Exercise brief
Copy the material below verbatim from the line with "Selective Professional Now Next" to the line with "Unterseeboot 995", both lines included, omitting pictures and every line outside that range.

Provided material
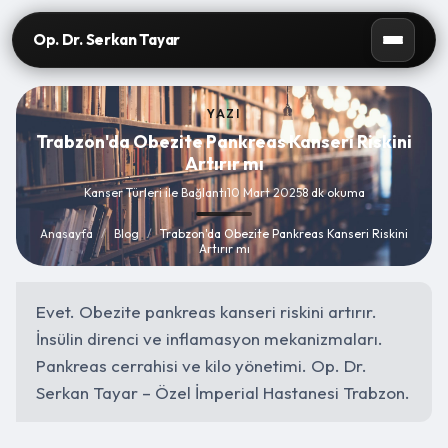
Op. Dr. Serkan Tayar
YAZI
Trabzon'da Obezite Pankreas Kanseri Riskini
Artırır mı
Kanser Türleri ile Bağlantı
10 Mart 2025
8 dk okuma
Anasayfa
/
Blog
/
Trabzon'da Obezite Pankreas Kanseri Riskini
Artırır mı
Evet. Obezite pankreas kanseri riskini artırır.
İnsülin direnci ve inflamasyon mekanizmaları.
Pankreas cerrahisi ve kilo yönetimi. Op. Dr.
Serkan Tayar – Özel İmperial Hastanesi Trabzon.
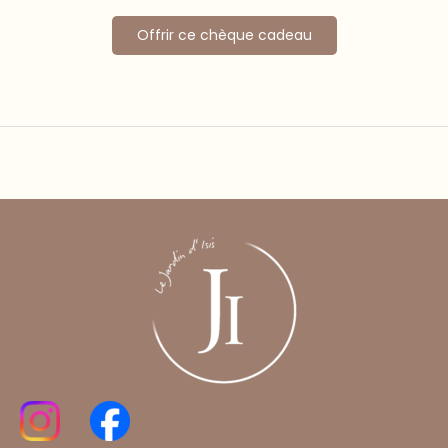
Offrir ce chèque cadeau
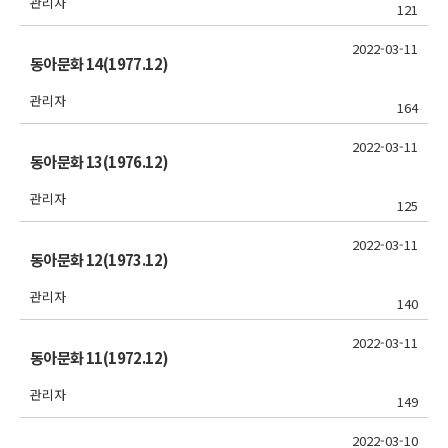
관리자
121
2022-03-11
동아문화 14(1977.12)
관리자
164
2022-03-11
동아문화 13(1976.12)
관리자
125
2022-03-11
동아문화 12(1973.12)
관리자
140
2022-03-11
동아문화 11(1972.12)
관리자
149
2022-03-10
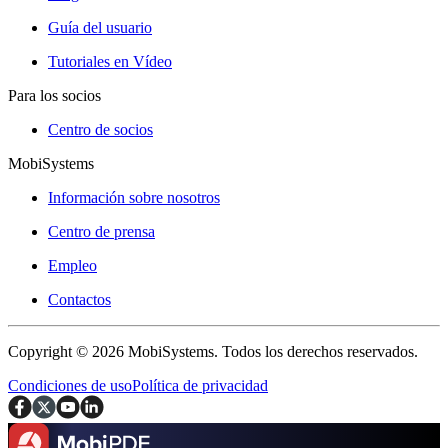
Guía del usuario
Tutoriales en Vídeo
Para los socios
Centro de socios
MobiSystems
Información sobre nosotros
Centro de prensa
Empleo
Contactos
Copyright © 2026 MobiSystems. Todos los derechos reservados.
Condiciones de uso
Política de privacidad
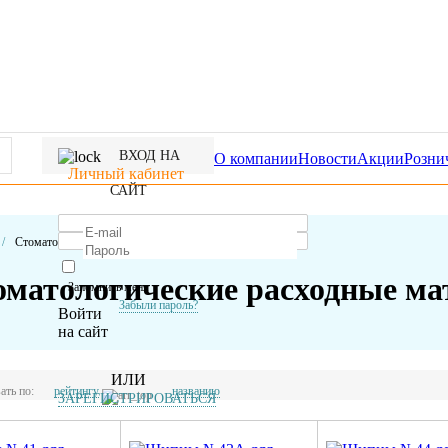
ВХОД НА
О компании
Новости
Акции
Розни
Личный кабинет
САЙТ
/
Стоматологические расходные материалы
оматологические расходные м
Запомнить меня
Забыли пароль?
Войти
на сайт
ИЛИ
ать по:
рейтингу
названию
ЗАРЕГИСТРИРОВАТЬСЯ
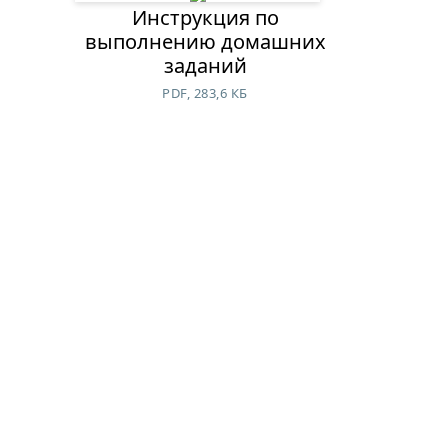
Инструкция по
выполнению домашних
заданий
PDF, 283,6 КБ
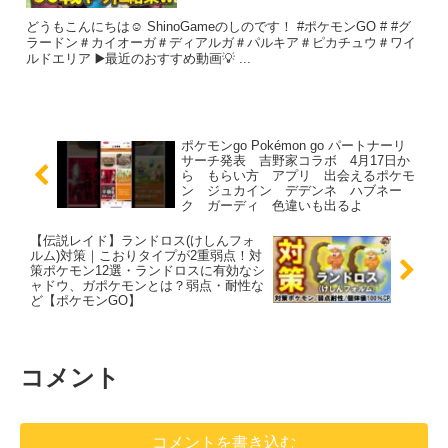
どうもこんにちは☺ ShinoGameのしのです！ #ポケモンGO # #グ
ラードン＃カイオーガ＃ディアルガ＃パルキア＃ピカチュウ＃ワイ
ルドエリア ▶️最近のおすすめ動画💡 ...
ポケモンgo Pokémon go パートナーリ
サーチ発表 吉野家コラボ 4月17日か
ら もらい方 アプリ 出会えるポケモ
ン ジュカイン デデンネ ハブネー
ク ガーディ 色違いも出るよ
【伝説レイド】ランドロス(けしんフォ
ルム)対策｜こおりタイプが2重弱点！対
策ポケモン12選・ランドロスに有効なシ
ャドウ、ガポケモンとは？弱点・耐性な
ど【ポケモンGO】
コメント
コメントを書き込む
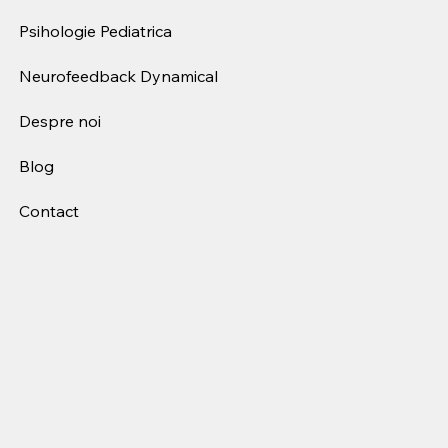
Psihologie Pediatrica
Neurofeedback Dynamical
Despre noi
Blog
Contact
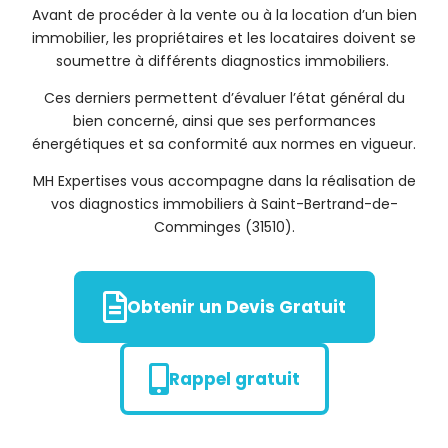
Avant de procéder à la vente ou à la location d’un bien
immobilier, les propriétaires et les locataires doivent se
soumettre à différents diagnostics immobiliers.
Ces derniers permettent d’évaluer l’état général du
bien concerné, ainsi que ses performances
énergétiques et sa conformité aux normes en vigueur.
MH Expertises vous accompagne dans la réalisation de
vos diagnostics immobiliers à Saint-Bertrand-de-
Comminges (31510).
Obtenir un Devis Gratuit
Rappel gratuit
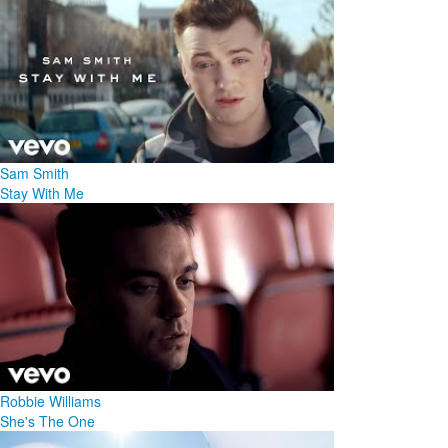
Sam Smith
Stay With Me
Robbie Williams
She's The One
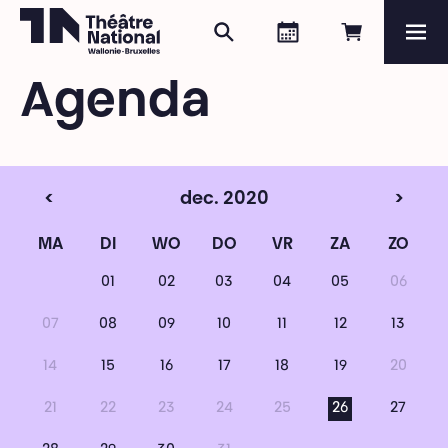
Zoeken
Agenda
Online re
Me
Théâtre National
Wallonie-Bruxelles
Agenda
Magazine
Programma
<
dec. 2020
>
MA
DI
WO
DO
VR
ZA
ZO
01
02
03
04
05
06
07
08
09
10
11
12
13
14
15
16
17
18
19
20
21
22
23
24
25
26
27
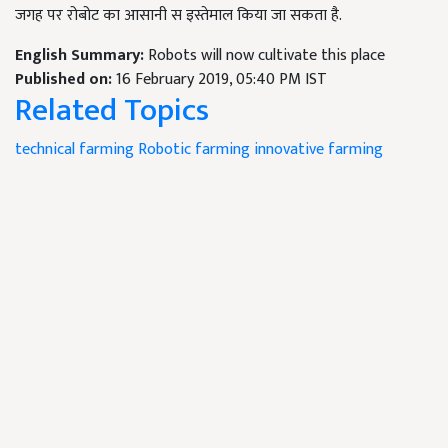
जगह पर रोबोट का आसानी स इस्तेमाल किया जा सकता है.
English Summary:
Robots will now cultivate this place
Published on:
16 February 2019, 05:40 PM IST
Related Topics
technical farming
Robotic farming
innovative farming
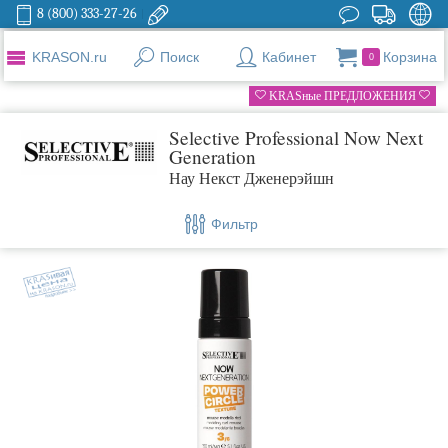
8 (800) 333-27-26
KRASON.ru
Поиск
Кабинет
Корзина
0
KRASные ПРЕДЛОЖЕНИЯ
Selective Professional Now Next
Generation
Нау Некст Дженерэйшн
Фильтр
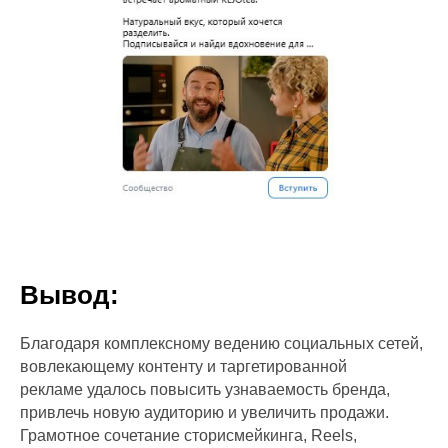
Политика конфиденциальности
Вывод:
Благодаря комплексному ведению социальных сетей,
вовлекающему контенту и таргетированной
рекламе удалось повысить узнаваемость бренда,
привлечь новую аудиторию и увеличить продажи.
Грамотное сочетание сторисмейкинга, Reels,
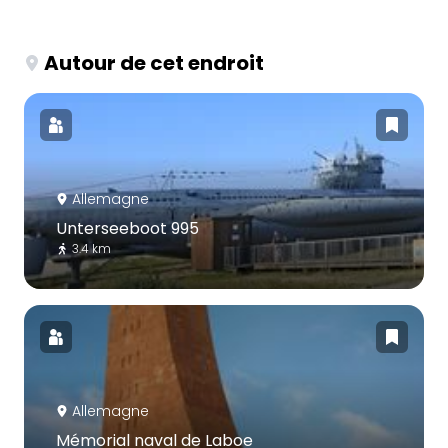
Autour de cet endroit
Allemagne
Unterseeboot 995
3.4 km
Allemagne
Mémorial naval de Laboe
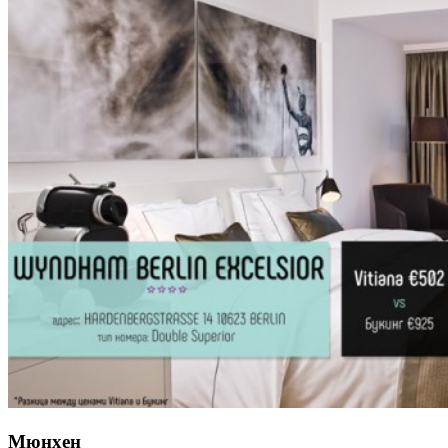
Мюнхен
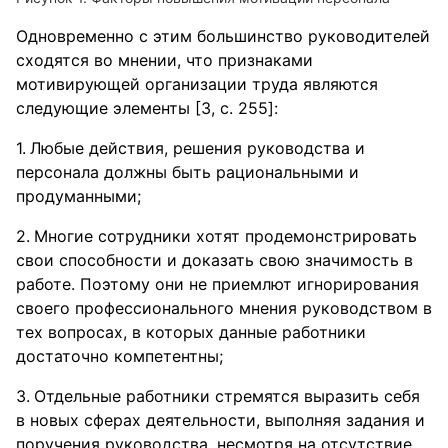
Одновременно с этим большинство руководителей
сходятся во мнении, что признаками
мотивирующей организации труда являются
следующие элементы [3, c. 255]:
Любые действия, решения руководства и
персонала должны быть рациональными и
продуманными;
Многие сотрудники хотят продемонстрировать
свои способности и доказать свою значимость в
работе. Поэтому они не приемлют игнорирования
своего профессионального мнения руководством в
тех вопросах, в которых данные работники
достаточно компетентны;
Отдельные работники стремятся выразить себя
в новых сферах деятельности, выполняя задания и
поручения руководства, несмотря на отсутствие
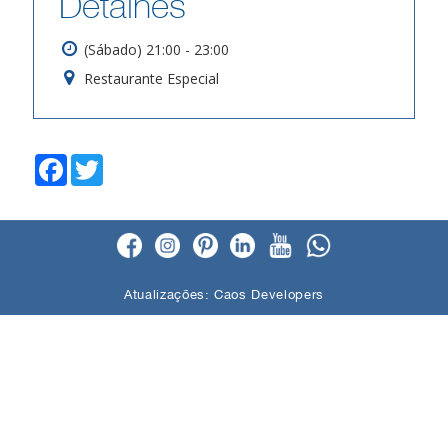
Detalhes
(Sábado) 21:00 - 23:00
Restaurante Especial
F
T
a
w
c
i
e
t
b
t
o
e
o
r
k
Atualizações:
Caos Developers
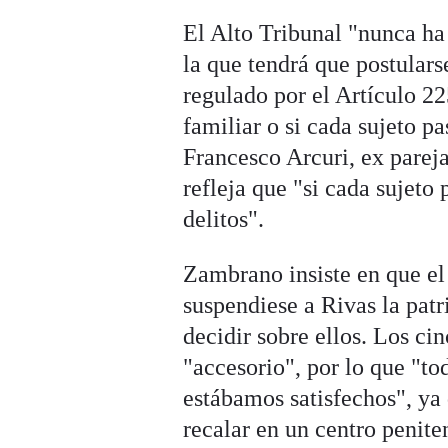
El Alto Tribunal "nunca ha
la que tendrá que postulars
regulado por el Artículo 22
familiar o si cada sujeto p
Francesco Arcuri, ex parej
refleja que "si cada sujeto
delitos".
Zambrano insiste en que el 
suspendiese a Rivas la patri
decidir sobre ellos. Los ci
"accesorio", por lo que "to
estábamos satisfechos", ya 
recalar en un centro penite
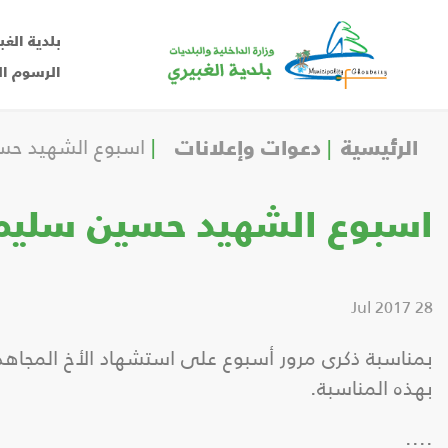
بلدية الغب
الرسوم ال
الرئيسية
دعوات وإعلانات
اسبوع الشهيد حس
اسبوع الشهيد حسين سليم
28 Jul 2017
بمناسبة ذكرى مرور أسبوع على استشهاد الأخ المجاه
بهذه المناسبة.
....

Response to the task
Selective Professional Now Next
Generation
Нау Некст Дженерэйшн
Фильтр
Политика конфиденциальности
Вывод:
Благодаря комплексному ведению социальных сетей,
вовлекающему контенту и таргетированной
рекламе удалось повысить узнаваемость бренда,
привлечь новую аудиторию и увеличить продажи.
Грамотное сочетание сторисмейкинга, Reels,
Autour de cet endroit
Allemagne
Unterseeboot 995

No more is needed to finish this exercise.